:: Task objective ::
Give an exact copy of the lines of the records below, starting at the line containing "MELINA PEREZ" and running to the end.

(Collected data)
☆ ☆ ☆ ☆ ☆
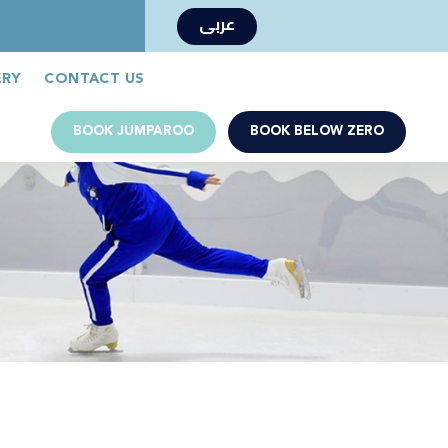
عربى
Book Now
Jumparoo Book Now
ERY
CONTACT US
BOOK JUMPAROO
BOOK BELOW ZERO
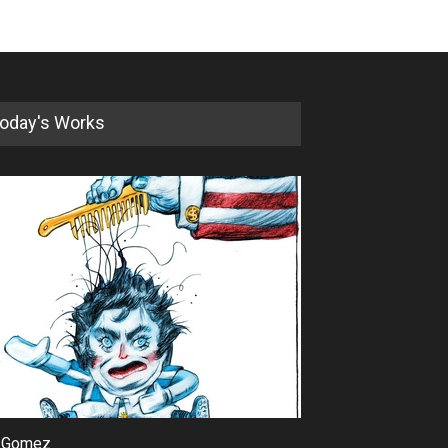
oday's Works
 Gomez
Maziyar Bijani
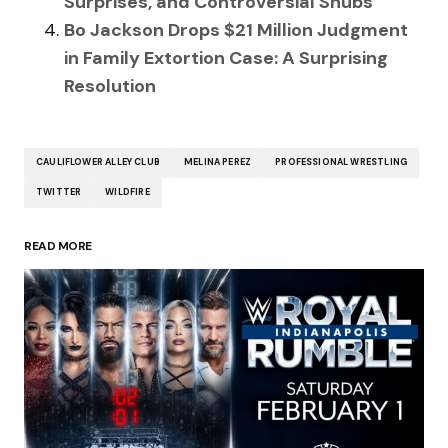
Surprises, and Controversial Snubs
Bo Jackson Drops $21 Million Judgment
in Family Extortion Case: A Surprising
Resolution
CAULIFLOWER ALLEY CLUB
MELINA PEREZ
PROFESSIONAL WRESTLING
TWITTER
WILDFIRE
READ MORE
☆ ☆ ☆ ☆ ☆
:: Answer space ::
MELINA PEREZ
PROFESSIONAL WRESTLING
TWITTER
WILDFIRE
READ MORE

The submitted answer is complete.